T he smart thing to do would have been to keep going, in line with my original plan. After what happened with the cop, though, my eyes burned like my body was trying to cry and my magic just wouldn’t let it. The guilt didn’t abate after two hours, and I wasn’t about to hand the keys over to S?ren again, so I pulled off the highway at the next hole-in-the-wall motel I saw.

“Why are we stopping?”

I didn’t say anything, just got out of the car and slammed the door shut. I wasn’t in the mood to talk to that fucking dick right now. I headed into the tiny front office, where a boy who couldn’t be more than eighteen looked up from his video game a little incredulously.

“Seriously?”

“I need a room for a few hours.”

He wrinkled his nose. “Dude, we’re not that kind of hotel.”

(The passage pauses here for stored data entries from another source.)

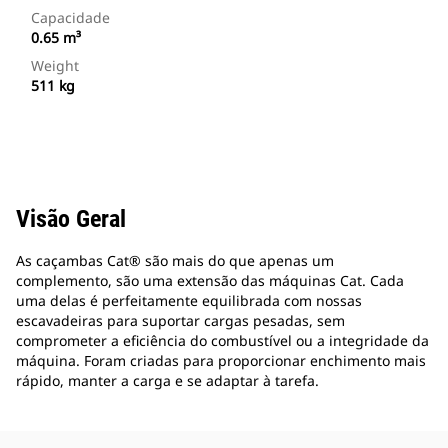
Capacidade
0.65 m³
Weight
511 kg
Visão Geral
As caçambas Cat® são mais do que apenas um
complemento, são uma extensão das máquinas Cat. Cada
uma delas é perfeitamente equilibrada com nossas
escavadeiras para suportar cargas pesadas, sem
comprometer a eficiência do combustível ou a integridade da
máquina. Foram criadas para proporcionar enchimento mais
rápido, manter a carga e se adaptar à tarefa.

I sighed. I was so done with dealing with smartasses for one night. “I need a room. Period. Full fucking stop. How much?”

“We have to charge you for the full night.”

I put both my hands on the counter and leaned in. “How. Much?”

The kid didn’t intimidate easily. “Twenty-nine ninety-nine. Hey, why is your car bouncing up and down?”

I didn’t even turn around. I didn’t want to know. “Because there’s a freak with a short attention span in it.” I passed him thirty bucks. “Key.”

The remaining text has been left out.